• Sonuç bulunamadı

Türkiye Cumhuriyeti Devletinin üniter yapılanma süreci tarihsel bir geçmişe sahip olup kökenleri Osmanlı’ya kadar dayanır. Osmanlı Devleti yapı bakımından en başından beri yerel güç odaklarının oluşmasına imkân tanımamış, çeşitli din ve diğer etnik toplum kültürlerine bir nevi şemsiye olma anlayışı üzerine inşa edilmiş ve ümmet ideolojisiyle, birçok etnik ve azınlık grupları bir mozaik gibi bir arada tutan devlet olma özelliği gösterir (Gökçe 2007: 60, Türkdoğan, 2013: 15, 125).
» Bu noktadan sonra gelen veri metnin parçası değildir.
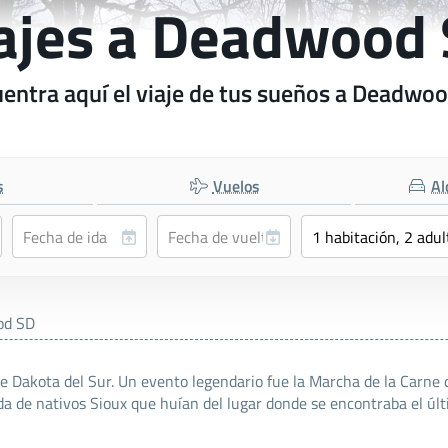
ajes a Deadwood
entra aquí el viaje de tus sueños a Deadwo
s
Vuelos
Al
od SD
 Dakota del Sur. Un evento legendario fue la Marcha de la Carne 
a de nativos Sioux que huían del lugar donde se encontraba el últi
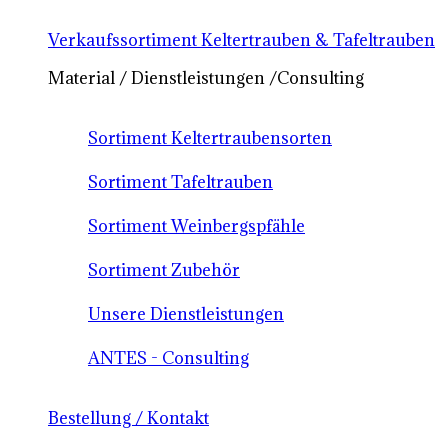
Verkaufssortiment Keltertrauben & Tafeltrauben
Material / Dienstleistungen /Consulting
Sortiment Keltertraubensorten
Sortiment Tafeltrauben
Sortiment Weinbergspfähle
Sortiment Zubehör
Unsere Dienstleistungen
ANTES - Consulting
Bestellung / Kontakt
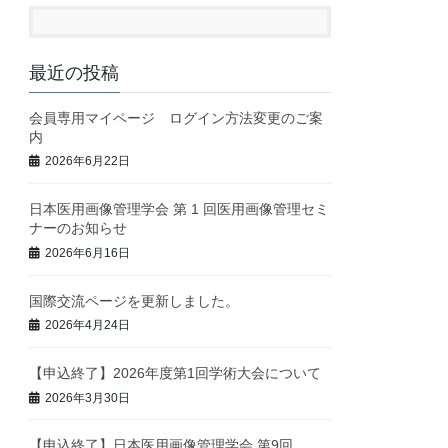
最近の投稿
会員専用マイページ ログイン方法変更のご案
内
2026年6月22日
日本医用画像管理学会 第 1 回医用画像管理セミ
ナーのお知らせ
2026年6月16日
国際交流ページを更新しました。
2026年4月24日
【申込終了】2026年度第1回学術大会について
2026年3月30日
【申込終了】日本医用画像管理学会 第9回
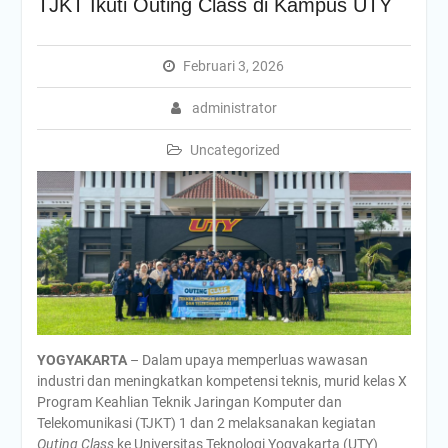
TJKT Ikuti Outing Class di Kampus UTY
Februari 3, 2026
administrator
Uncategorized
YOGYAKARTA
– Dalam upaya memperluas wawasan
industri dan meningkatkan kompetensi teknis, murid kelas X
Program Keahlian Teknik Jaringan Komputer dan
Telekomunikasi (TJKT) 1 dan 2 melaksanakan kegiatan
Outing Class
ke Universitas Teknologi Yogyakarta (UTY)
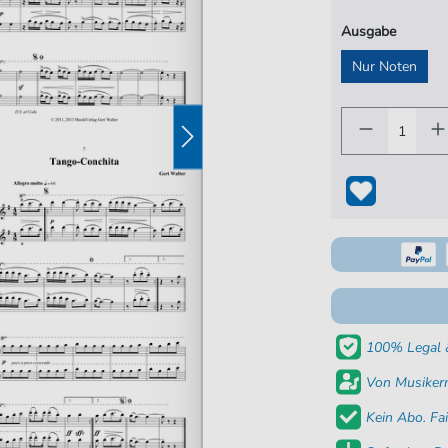
Ausgabe
Nur Noten
100% Legal &
Von Musikern
Kein Abo. Fai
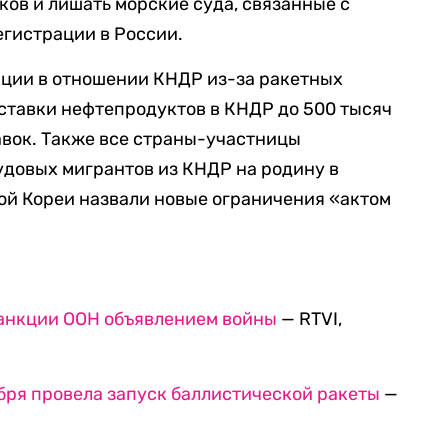
ков и лишать морские суда, связанные с
гистрации в России.
ции в отношении КНДР из-за ракетных
ставки нефтепродуктов в КНДР до 500 тысяч
тавок. Также все страны-участницы
удовых мигрантов из КНДР на родину в
ной Кореи назвали новые ограничения «актом
санкции ООН объявлением войны
— RTVI,
бря провела запуск баллистической ракеты
—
Asya, İslam, İran, Selçuklu, Moğol, Bizans geleneklerinin mirası üstün olma duygusuna ne halifelik, ne Şiilik ne de Rum dünyası meydan okuyamamış, hatta destekleyerek Osmanlı Devletini zamanla Türk Devleti olmaktan çıkararak yakın doğu ve Balkan halklarından devşirilmiş bir devlet haline getirmiştir (Berkes, 2017: 37). Ortak bir ideolojiye - dine dayanmadığı gibi ortak bir siyasi rejimden de yoksundur. Çevresel kesimlere “sivil toplum” veya benzeri bir statü dahi atfetmeyi düşünmemiş, merkez dışındaki unsurların devlet hayatında önemli bir rol oynamasına izin vermediği gibi merkez-çevre kopukluğu ekseninde hayat sürerek çoğunlukla vergi gelirleri için reayanın himayesi politikasını temel almıştır (Gökçe 2007: 60). Osmanlı’nın merkez dışındaki unsurlara devlet hayatında yer vermemesi kuruluşundan öncesine dayanır. Yarı göçebe Türkmenler ile merkezi oluşturan Oğuzlar arasındaki temel yarılmalar ve kopukluklar halk-aydın ikiliğinin de başlangıcını oluşturur (Türkdoğan, 2013: 67). Osmanlı Devleti’nin bu merkezî ve üniter yapısı vergi toplama karşılığında askeri hizmet sağlama şeklindeki klasik sistemin çökmesinden sonra değişime uğramış, iltizam yoluyla mültezimlere vergi toplattırılmasıyla yarı resmî hale gelen ve zamanla ekonomik gücün yanında siyasi güce de ulaşarak etkisini giderek artıran âyan, iltizam hiyerarşisinin yegâne sahibi haline gelmesiyle Osmanlı topraklarına hükmeder hale gelmiştir. Merkezi hükümet âyanın artan hiyerarşisine gün geçtikçe daha fazla boyun eğmiş, taşradaki bu örgütlenmeyi tanımak zorunda kalmıştır.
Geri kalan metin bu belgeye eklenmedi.